Lokalzeitungen – einst und jetzt (Teil 1)

Der bayerische Ministerialerlass vom 14. Juni 1859 und das Reichsgesetz über die Presse vom 7. Mai 1874 waren wichtige Schritte zur Beendigung der Zensur in Bayern. Fortschritte in der Drucktechnik und der Ausbau der Eisenbahn- und Telegraphienetze schufen weitere wesentliche Voraussetzungen für das Entstehen einer Massenpresse im letzten Drittel des 19. Jahrhunderts.

Dies ermöglichte 1881 auch das Entstehen des "Ebersberger Anzeiger", der zugleich Amtsblatt des Bezirksamts war. 1922 wurde er in "Der Oberbayer" umbenannt. Nach dem Hitlerputsch am 8. November 1923 wurde die Zeitung wegen Kritik an der Regierung Kahr längere Zeit verboten. Der Herausgeber Schmidle aus Ebersberg entzog sich der strafrechtlichen Verfolgung und Verhaftung durch Flucht. Die entstandene Lücke nutzte im Dezember der Grafinger Verleger Haußer zur Gründung der "Grafinger Zeitung" (erschien vorher unter verschiedenen anderen Titeln), zunächst ein reines Anzeigenblatt.

Die "Verordnung des Reichspräsidenten zum Schutz von Volk und Staat" vom 28. Februar 1933 ("Reichstagsbrandverordnung") und das Schriftleitergesetz vom 4. Oktober 1933 führte zum Ende der Pressefreiheit und zur Gleichschaltung der Presse, auch der beiden Zeitungen im Landkreis. Journalisten wurden zwangsweise zu Staatsdienern gemacht, es durfte nur noch das gedruckt werden, was den NS-Machthabern passte. Als dann überall nur noch das Gleiche zu lesen war, gingen verständlicherweise die Abonnentenzahlen zurück und viele Zeitungen mussten aufgeben oder fusionieren.

Mit der Unterzeichnung der bedingungslosen Kapitulationserklärung im Baldhamer Thorak-Ateliergebäude am 5. Mai 1945 durch General Foertsch war das Ende des Deutschen Reiches und des NS-Staats besiegelt. Schon am 12. Mai verfügte die US-Militärregierung mit dem "Gesetz Nr. 191, abgeändert (1)" ein Verbot aller Medien und machte am gleichen Tag mit der "Nachrichtenkontroll-Vorschrift Nr. 1: Kontrolle über Druckschriften, Rundfunk, Film, Theater und Musik" die Herausgabe von Medien von einer Genehmigung abhängig.

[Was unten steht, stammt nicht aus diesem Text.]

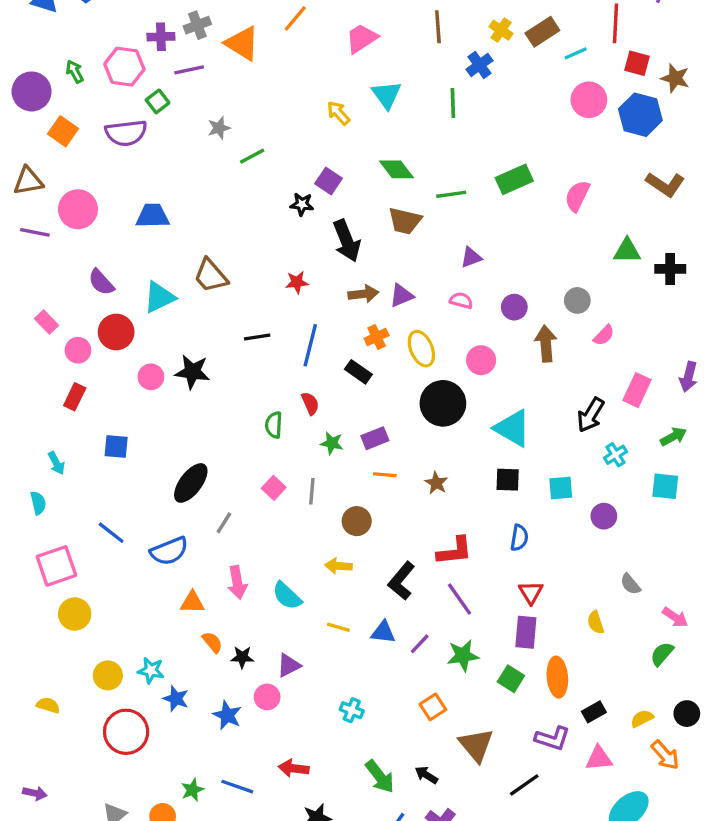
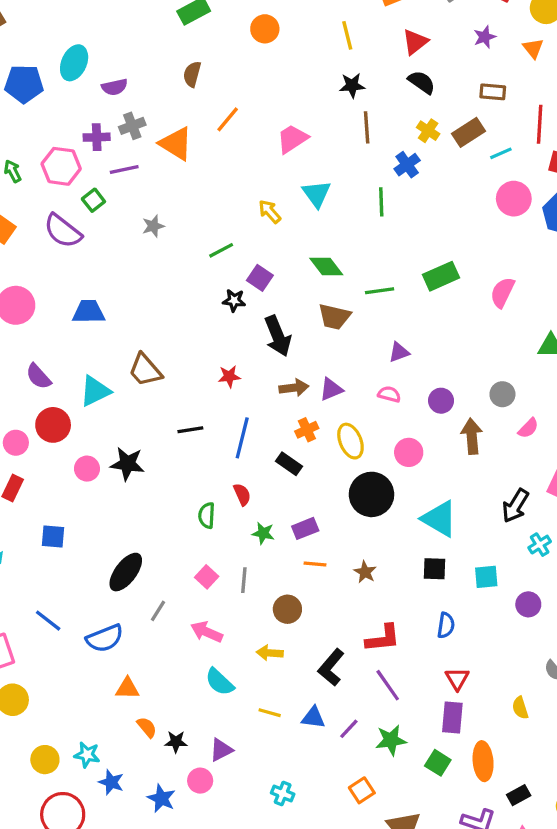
purple semicircle: (126, 133) -> (63, 231), turned 45
green line: (252, 156) -> (221, 250), moved
pink arrow: (237, 582) -> (207, 632), moved, turned 124

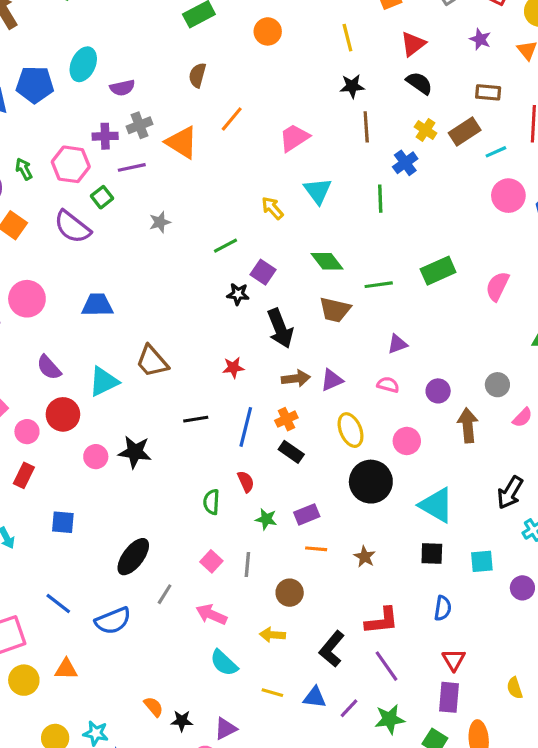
purple star: (485, 37) -> (480, 39), turned -30
orange cross: (307, 430) -> (286, 419), moved
orange triangle: (127, 688) -> (66, 669), moved

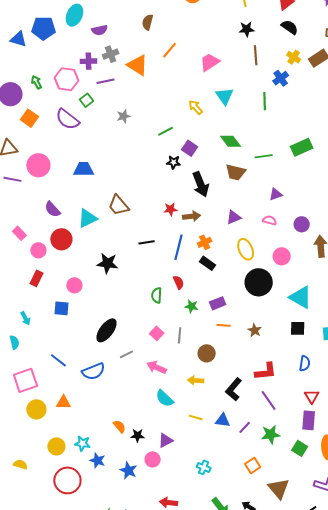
brown arrow: (296, 378) -> (192, 216), moved
pink circle: (96, 457) -> (74, 285), moved
gray line: (165, 594) -> (127, 354), turned 32

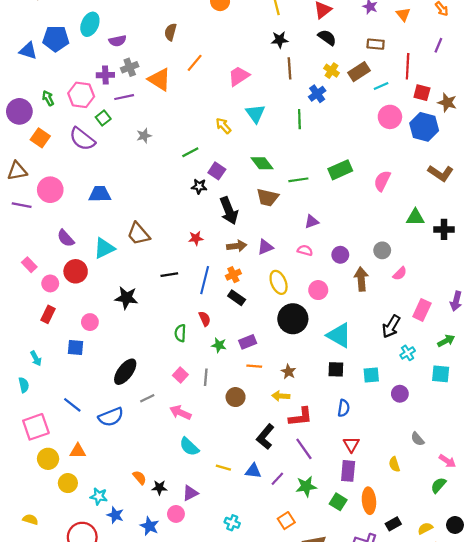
brown arrow: (192, 216) -> (237, 246), moved
yellow arrow: (196, 380) -> (281, 396), moved
yellow circle: (56, 446) -> (68, 483), moved

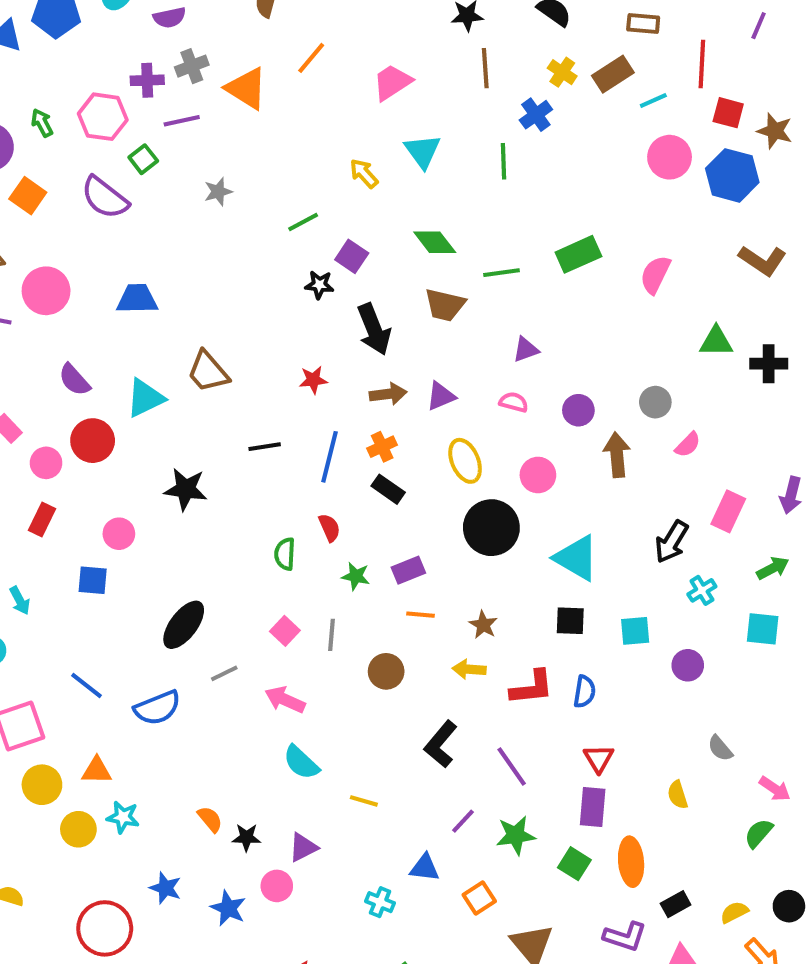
red L-shape: (301, 417) -> (532, 688), moved
blue triangle: (253, 471) -> (425, 868), moved
cyan star: (99, 496) -> (123, 817), moved

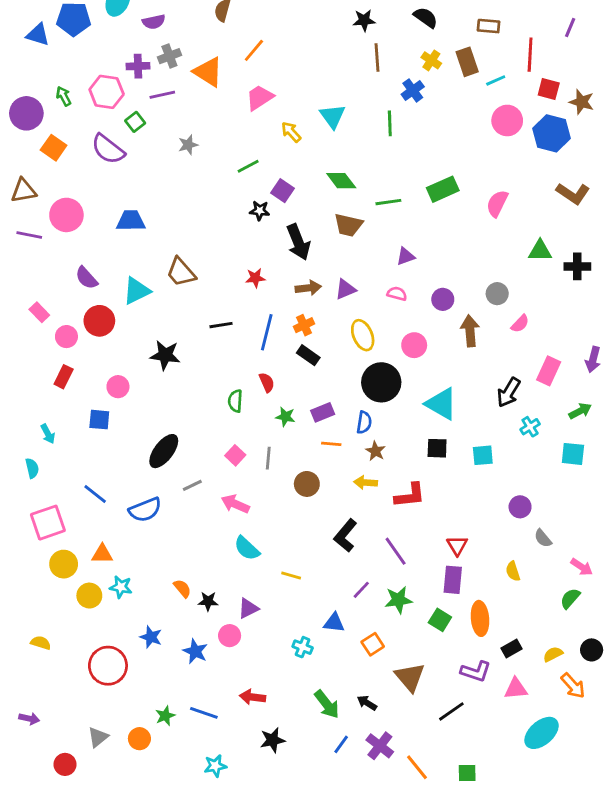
brown rectangle: (613, 74) -> (467, 62), turned -76
pink trapezoid: (392, 82) -> (260, 98), moved
purple circle: (688, 665) -> (520, 507), moved
blue semicircle: (584, 692) -> (364, 422), moved

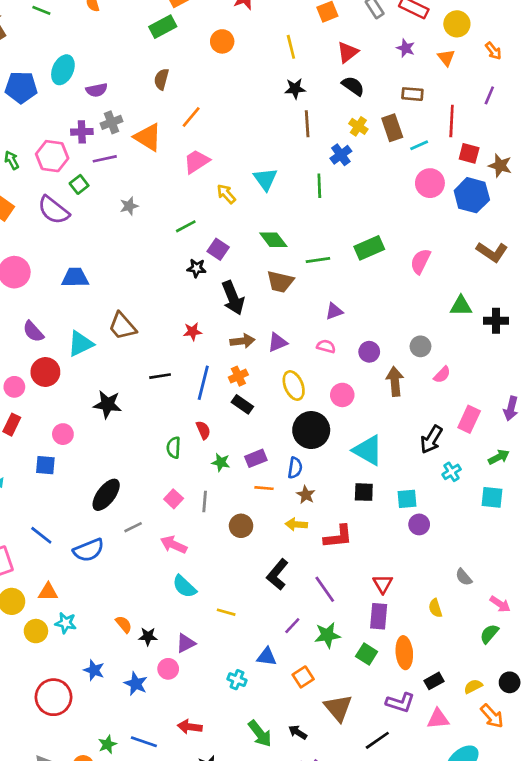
purple circle: (520, 507) -> (419, 524), moved

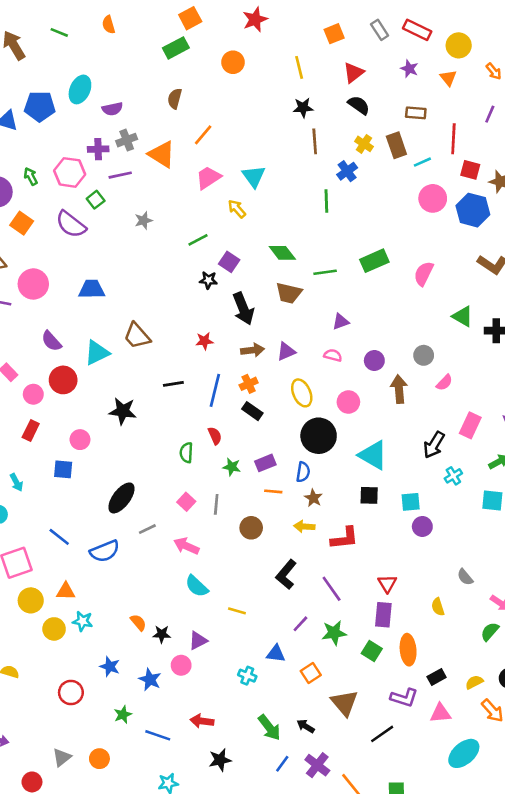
cyan triangle: (265, 179) -> (254, 176), moved
green triangle: (461, 306) -> (463, 316), turned 30
red circle: (53, 697) -> (71, 692), size x0.7
green star: (107, 744) -> (123, 715), moved

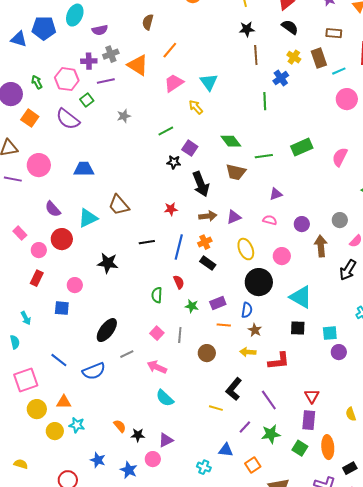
black arrow: (434, 445) -> (348, 270), moved
yellow line: (237, 611) -> (216, 408), moved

Diese sogenannte Lizenzpresse war keine "freie" Presse, denn sie unterlag einer inhaltlichen und organisatorischen Kontrolle durch das US-Militär. Erst mit der "Generallizenz Nr. 3" vom 23. Mai 1949 wurde die Lizenzpflicht aufgehoben und mit dem Inkrafttreten des Grundgesetzes am Tag darauf eine weitgehende Pressefreiheit etabliert.

Die erste Lizenz der Militärregierung in Bayern zur Herausgabe einer Zeitung erhielt am 6. Oktober 1945 die Süddeutsche Zeitung, ab diesem Tag erschien sie zunächst dreimal pro Woche. Erst ab den 1970er Jahren gab es eine Ebersberger Lokalausgabe der SZ. Als zweite Zeitung erhielt der Münchner Merkur (damals noch Münchner Mittag genannt) eine Lizenz und erschien erstmals am 13. November 1946.

Die Ebersberger Zeitung, die Lokalausgabe des Merkur, gibt es seit dem August 1948. Die 1949 in Zusammenarbeit mit dem Ebersberger Anzeiger neu gegründete Grafinger Zeitung konnte Verleger Haußer aus wirtschaftlichen Gründen nicht halten und fusionierte im November 1949 mit der Lokalausgabe des Münchner Merkur. Mit wachsender Bevölkerung und mehr Wohlstand stiegen auch die Auflagen der beiden Lokalzeitungen.

Ab den 1960er Jahren informierten auch unregelmäßig erscheinende Informationsblätter der lokalen Parteien. Die SPD verteilte in Kirchseeon den "Hallo Nachbar", im Nachbarort die "Ebersberger Umschau", später Rundschau. Der politische Gegner teilte in der "Information des CSU-Ortsverbandes Kirchseeon", später nur noch als "Bürgerinformation" bezeichnet, und in den Nachbarorten in den "Ebersberger Blätter" und in "CSU Grafing aktuell", später "CSU Grafing informiert" seine Sicht der Dinge mit.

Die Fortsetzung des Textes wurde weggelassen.